One gets the sense that the prognosis is not good. And that's very sad. And so perhaps if the outcome is death, any amount of humor I find in the situation will disappear. I sort of hope so, but I'm not counting on it.

What's the conclusion? I'm not sure. Gallows humor is nothing new, and nothing that can be wiped out, no matter how many recriminations of "That's not funny!" you hear.

Because you know what, for some strange reason, it kind of is.

Friday, October 03, 2003

Courtney Love Booked and Hospitalized

Well. Isn't this a shocker.

Isn't breaking one window usually enough to get into a house?

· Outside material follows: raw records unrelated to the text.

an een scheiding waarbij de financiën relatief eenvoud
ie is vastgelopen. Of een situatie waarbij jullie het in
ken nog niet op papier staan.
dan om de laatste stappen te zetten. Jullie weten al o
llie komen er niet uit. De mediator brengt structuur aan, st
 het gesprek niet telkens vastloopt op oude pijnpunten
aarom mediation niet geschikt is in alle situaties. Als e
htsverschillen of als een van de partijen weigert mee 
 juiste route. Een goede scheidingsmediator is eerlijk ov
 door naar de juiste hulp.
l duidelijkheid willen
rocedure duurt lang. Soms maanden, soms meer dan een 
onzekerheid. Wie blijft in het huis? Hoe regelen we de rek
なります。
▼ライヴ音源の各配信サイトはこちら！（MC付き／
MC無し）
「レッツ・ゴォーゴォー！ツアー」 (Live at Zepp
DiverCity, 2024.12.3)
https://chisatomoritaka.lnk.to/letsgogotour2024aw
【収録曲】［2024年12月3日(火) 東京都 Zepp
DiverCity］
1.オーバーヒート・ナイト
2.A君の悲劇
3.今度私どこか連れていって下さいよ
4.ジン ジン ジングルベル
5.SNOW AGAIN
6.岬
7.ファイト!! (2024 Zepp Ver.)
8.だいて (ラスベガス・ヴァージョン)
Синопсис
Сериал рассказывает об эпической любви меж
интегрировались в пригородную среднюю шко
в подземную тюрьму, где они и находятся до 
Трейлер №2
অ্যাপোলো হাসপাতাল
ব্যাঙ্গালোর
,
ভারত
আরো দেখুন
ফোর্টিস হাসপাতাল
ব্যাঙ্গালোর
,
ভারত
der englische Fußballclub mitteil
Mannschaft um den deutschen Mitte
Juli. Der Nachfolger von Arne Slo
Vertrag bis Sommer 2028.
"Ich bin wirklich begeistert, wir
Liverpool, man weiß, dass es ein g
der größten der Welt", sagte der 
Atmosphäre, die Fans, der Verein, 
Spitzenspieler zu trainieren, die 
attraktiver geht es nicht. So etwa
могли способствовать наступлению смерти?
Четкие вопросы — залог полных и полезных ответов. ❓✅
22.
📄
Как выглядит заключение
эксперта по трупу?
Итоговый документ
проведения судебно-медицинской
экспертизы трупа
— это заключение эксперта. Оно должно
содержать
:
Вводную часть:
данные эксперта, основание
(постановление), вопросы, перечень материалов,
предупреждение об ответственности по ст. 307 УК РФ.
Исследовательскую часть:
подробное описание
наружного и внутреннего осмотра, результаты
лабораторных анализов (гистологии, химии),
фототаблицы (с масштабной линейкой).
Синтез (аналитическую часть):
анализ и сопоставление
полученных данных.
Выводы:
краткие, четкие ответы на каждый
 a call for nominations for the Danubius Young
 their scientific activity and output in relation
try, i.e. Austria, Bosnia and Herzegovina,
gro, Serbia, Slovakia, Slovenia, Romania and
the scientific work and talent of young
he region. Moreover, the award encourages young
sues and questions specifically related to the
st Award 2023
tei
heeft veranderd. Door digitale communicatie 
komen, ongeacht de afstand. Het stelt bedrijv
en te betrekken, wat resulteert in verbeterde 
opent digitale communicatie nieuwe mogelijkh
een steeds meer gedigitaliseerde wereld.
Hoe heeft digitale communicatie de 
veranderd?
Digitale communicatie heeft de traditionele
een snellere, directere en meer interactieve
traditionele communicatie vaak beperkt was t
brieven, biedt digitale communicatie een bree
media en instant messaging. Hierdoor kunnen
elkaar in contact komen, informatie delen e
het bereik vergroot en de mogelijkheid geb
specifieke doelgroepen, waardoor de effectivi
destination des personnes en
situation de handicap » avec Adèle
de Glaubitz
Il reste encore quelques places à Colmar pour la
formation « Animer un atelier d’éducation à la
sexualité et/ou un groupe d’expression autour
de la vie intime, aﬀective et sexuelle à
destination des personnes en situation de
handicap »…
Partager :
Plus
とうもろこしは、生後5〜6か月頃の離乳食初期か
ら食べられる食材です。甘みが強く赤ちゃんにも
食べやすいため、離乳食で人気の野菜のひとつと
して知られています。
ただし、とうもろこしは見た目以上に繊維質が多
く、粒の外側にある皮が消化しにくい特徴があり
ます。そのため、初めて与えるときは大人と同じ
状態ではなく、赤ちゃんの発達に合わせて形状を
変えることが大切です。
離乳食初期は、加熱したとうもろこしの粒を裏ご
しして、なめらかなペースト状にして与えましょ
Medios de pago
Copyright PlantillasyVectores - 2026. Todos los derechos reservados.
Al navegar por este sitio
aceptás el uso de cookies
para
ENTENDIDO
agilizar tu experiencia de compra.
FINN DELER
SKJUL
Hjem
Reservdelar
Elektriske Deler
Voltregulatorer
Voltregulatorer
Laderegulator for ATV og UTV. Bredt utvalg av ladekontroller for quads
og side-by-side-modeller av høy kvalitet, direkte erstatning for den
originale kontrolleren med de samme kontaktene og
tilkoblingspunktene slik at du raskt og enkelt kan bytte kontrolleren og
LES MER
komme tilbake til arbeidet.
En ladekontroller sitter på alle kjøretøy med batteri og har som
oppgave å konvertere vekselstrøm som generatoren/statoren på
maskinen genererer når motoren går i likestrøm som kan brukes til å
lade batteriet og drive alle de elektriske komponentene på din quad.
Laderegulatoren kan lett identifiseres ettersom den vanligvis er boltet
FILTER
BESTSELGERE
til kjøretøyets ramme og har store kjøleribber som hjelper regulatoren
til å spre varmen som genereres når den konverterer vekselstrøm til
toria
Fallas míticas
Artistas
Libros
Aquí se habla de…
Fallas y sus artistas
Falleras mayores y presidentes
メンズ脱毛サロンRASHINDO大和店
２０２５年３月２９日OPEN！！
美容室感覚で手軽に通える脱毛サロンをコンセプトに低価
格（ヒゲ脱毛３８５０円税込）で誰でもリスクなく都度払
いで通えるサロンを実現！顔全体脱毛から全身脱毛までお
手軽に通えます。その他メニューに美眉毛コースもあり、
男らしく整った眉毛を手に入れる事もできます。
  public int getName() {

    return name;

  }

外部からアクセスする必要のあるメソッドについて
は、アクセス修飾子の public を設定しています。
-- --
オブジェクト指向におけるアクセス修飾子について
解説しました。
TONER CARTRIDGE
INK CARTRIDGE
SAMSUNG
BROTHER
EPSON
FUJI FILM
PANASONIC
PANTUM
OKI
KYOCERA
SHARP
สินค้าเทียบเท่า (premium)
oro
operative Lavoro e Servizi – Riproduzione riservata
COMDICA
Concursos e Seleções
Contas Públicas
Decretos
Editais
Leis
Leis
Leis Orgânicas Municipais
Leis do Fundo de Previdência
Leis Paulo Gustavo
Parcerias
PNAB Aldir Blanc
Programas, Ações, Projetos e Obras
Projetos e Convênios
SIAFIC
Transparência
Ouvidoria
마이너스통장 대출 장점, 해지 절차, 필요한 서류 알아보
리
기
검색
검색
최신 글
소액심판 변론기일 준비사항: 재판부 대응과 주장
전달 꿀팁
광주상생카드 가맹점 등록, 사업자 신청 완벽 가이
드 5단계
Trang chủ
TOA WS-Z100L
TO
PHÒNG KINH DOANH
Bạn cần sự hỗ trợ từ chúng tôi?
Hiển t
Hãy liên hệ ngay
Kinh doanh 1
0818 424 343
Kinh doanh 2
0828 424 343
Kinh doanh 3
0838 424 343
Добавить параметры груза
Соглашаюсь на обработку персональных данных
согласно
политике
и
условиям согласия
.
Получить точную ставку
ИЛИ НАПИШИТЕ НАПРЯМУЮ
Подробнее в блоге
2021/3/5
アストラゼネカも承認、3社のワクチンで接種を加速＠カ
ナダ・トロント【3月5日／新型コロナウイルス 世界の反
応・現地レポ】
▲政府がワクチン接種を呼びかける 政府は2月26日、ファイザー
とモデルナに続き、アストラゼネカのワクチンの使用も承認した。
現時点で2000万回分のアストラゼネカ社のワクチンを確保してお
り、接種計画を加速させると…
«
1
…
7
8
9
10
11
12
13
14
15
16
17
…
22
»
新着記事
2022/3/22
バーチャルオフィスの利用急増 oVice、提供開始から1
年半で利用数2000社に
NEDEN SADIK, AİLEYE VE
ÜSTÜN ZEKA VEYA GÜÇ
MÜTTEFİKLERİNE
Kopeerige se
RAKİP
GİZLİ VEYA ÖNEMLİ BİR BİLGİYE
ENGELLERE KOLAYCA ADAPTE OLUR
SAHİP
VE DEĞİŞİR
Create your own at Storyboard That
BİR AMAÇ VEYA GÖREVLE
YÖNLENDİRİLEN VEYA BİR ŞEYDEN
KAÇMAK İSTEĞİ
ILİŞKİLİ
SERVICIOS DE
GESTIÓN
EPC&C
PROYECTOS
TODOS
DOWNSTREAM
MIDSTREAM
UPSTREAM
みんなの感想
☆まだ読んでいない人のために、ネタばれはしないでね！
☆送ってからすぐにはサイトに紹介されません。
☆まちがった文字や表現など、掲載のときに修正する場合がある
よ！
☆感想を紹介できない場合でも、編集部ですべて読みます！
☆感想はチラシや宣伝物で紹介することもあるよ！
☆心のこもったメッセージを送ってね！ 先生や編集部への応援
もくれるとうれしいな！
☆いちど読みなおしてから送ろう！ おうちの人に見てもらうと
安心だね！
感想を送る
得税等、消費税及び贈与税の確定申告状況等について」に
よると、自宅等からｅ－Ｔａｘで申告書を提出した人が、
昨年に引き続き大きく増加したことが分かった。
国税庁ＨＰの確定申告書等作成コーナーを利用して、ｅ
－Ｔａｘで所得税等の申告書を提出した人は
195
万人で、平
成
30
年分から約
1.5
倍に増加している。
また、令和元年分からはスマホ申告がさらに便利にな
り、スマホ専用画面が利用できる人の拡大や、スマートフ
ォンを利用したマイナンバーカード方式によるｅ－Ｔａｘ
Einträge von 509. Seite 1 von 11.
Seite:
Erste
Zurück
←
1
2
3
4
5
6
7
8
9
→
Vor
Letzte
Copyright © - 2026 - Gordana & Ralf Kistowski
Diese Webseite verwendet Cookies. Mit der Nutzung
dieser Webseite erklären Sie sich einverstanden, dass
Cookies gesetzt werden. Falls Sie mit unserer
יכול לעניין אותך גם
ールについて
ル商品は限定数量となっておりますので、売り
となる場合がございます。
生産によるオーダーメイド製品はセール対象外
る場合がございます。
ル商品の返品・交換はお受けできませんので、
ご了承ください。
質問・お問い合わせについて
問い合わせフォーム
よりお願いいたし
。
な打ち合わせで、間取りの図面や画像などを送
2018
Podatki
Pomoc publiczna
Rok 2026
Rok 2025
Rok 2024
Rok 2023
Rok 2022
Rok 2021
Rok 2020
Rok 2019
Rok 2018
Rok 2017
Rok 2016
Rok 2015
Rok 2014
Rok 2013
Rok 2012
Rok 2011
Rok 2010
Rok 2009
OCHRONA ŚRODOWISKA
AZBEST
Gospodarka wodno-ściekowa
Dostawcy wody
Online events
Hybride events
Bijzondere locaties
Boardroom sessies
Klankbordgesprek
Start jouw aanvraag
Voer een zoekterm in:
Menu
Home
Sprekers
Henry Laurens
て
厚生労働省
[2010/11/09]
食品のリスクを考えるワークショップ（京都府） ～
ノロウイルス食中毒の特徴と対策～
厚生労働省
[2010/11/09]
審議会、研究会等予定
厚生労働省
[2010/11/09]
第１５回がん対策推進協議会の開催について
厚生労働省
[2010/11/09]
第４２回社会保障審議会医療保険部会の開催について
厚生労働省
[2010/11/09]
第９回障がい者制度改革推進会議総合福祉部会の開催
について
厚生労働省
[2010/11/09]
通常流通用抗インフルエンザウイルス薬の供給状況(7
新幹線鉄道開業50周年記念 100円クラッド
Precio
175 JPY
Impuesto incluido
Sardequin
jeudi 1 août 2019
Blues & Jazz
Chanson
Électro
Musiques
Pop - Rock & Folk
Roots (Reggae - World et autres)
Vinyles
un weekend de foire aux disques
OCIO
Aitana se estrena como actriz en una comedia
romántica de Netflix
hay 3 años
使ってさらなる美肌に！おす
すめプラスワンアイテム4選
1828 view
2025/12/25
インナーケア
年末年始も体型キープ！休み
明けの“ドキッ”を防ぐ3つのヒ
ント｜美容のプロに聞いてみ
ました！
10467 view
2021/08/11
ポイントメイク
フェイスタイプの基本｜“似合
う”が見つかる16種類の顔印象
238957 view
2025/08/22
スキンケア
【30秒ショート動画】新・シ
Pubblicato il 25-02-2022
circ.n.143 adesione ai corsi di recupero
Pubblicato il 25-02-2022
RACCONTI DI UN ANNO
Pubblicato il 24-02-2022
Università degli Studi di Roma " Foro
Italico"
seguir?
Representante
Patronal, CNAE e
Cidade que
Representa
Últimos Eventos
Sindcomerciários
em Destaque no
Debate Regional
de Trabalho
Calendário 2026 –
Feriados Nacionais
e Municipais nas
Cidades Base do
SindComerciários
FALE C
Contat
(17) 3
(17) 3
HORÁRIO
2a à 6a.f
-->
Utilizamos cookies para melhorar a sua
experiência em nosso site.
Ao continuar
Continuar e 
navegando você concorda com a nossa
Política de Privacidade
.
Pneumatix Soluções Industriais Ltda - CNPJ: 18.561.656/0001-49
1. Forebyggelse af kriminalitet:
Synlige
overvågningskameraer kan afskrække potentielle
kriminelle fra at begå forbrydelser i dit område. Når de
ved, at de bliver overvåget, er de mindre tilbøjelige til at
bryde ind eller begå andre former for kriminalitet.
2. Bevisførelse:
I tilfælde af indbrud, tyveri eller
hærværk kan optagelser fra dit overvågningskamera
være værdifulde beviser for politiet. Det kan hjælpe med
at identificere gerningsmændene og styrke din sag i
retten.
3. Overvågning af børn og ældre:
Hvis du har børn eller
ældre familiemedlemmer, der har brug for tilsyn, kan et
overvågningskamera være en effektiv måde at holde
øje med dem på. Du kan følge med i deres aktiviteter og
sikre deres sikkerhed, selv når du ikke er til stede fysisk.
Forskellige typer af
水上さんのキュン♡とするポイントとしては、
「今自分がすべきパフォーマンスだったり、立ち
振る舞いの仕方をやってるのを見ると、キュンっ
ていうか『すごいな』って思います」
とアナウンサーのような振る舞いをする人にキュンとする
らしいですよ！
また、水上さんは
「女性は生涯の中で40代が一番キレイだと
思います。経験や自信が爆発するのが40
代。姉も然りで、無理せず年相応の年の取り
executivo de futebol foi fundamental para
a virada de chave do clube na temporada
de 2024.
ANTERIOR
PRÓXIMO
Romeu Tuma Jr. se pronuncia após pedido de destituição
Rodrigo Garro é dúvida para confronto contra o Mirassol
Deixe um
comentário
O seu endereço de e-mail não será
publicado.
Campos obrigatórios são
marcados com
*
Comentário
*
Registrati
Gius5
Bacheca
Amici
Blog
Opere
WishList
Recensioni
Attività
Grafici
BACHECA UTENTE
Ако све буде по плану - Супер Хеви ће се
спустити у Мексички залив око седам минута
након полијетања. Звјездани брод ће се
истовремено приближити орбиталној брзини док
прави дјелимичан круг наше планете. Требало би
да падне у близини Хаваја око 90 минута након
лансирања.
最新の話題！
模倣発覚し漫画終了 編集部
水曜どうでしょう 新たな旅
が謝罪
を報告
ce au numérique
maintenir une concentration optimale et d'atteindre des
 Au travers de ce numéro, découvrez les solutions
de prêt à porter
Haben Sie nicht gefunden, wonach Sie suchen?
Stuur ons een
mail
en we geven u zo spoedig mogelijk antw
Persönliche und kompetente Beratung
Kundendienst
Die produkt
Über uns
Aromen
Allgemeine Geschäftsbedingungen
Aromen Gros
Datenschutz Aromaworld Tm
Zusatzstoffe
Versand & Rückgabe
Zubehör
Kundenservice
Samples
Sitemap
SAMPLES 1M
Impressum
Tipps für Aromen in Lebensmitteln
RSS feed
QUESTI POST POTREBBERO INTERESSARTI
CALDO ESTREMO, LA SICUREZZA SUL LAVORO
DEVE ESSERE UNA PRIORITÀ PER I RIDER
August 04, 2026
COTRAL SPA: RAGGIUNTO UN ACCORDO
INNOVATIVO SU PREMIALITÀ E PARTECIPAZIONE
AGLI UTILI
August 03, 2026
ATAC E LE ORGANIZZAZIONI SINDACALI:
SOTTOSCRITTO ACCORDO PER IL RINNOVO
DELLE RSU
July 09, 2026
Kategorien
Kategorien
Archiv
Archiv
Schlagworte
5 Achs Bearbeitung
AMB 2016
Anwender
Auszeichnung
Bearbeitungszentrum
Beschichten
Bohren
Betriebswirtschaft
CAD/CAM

Wednesday, October 01, 2003

Bringing Out The Drunk

Poor Tom Sizemore.

About a year and a half ago I saw the Howard Stern show on E! and had to call people into the room to have them confirm what I was seeing: that the actor was dating -- actually dating -- Miss Heidi Fleiss.

I've never been addicted to drugs or alcohol, so I don't know, but exactly how can one find oneself sitting in the Howard Stern studio with the former Hollywood Madam, and think somehow that something isn't wrong in one's life? Or do you know? Do you know the car is going 100 mph and your hands aren't on the wheel and still, you just can't find the brakes? Or do you think, "Shit, Heidi's a good woman. So, she ran a prostitution ring. Everyone has their demons. And I just do crack a little bit. But just for fun, man. Michael Madsen, he can handle his shit. I'm just like him."

Although, Val Kilmer did just reveal that Madsen had to borrow a significant amount of money from him a few years ago so his wife didn't have to go get a job.

Just watching Sizemore on screen, it wasn't hard to deduce that something was probably going on to create that volitility and imprecise acting style, not to mention the frequent startling weight gains. (The only mystery was why he was hired so often by such A-list directors.) And when you couple that with his off-screen behavior, why were his friends/agents/parents not holding daily interventions? "Good morning, Tom. It's 10am. Time for your intervention. Here's some coffee."

A friend of mine is a sports reporter, and he was covering the ESPY's two years ago. I wish I still had the email, (I suddenly feel like I've already talked about this. Let me know if I have.), but basically there was a press area and stars were coming up and being asked questions like, "If you weren't an actor and had instead gone into sports, what would you have done?" And Tom Sizemore got up there and rambled for about half an hour. THEN, when they finally got him off the stage, he stole my friend's sandwich from his plate, then apparently, remembering that he had a lot more to say, ran up on stage again during Wayne Gretzky's interview time, and proceeded to expound for another fifteen minutes.

Good luck, funny man. I hope you get the help you need. I also hope that during your 7th step or whatever in which you make reparations for those you hurt, you pay my friend back for the sandwich.

...on a side note: isn't it rather ironic that the hot new rehab place is called "Promises." Isn't that what people around you are sick and tired of you constantly breaking by the time you reach the point of having to enter a facility?

...Terribly wrong thing heard last night while I was talking on the phone with a friend -- I was heading to a party for the AIDS Walk L.A. & he was going to see The Station Agent:

STEE: Alright. I better go. Talk to you later.
FRANK: Have fun at your AIDS party.
STEE: Have fun at your midget movie.

...Also, I'm just tallying up the 80's movies votes and will post the results soon.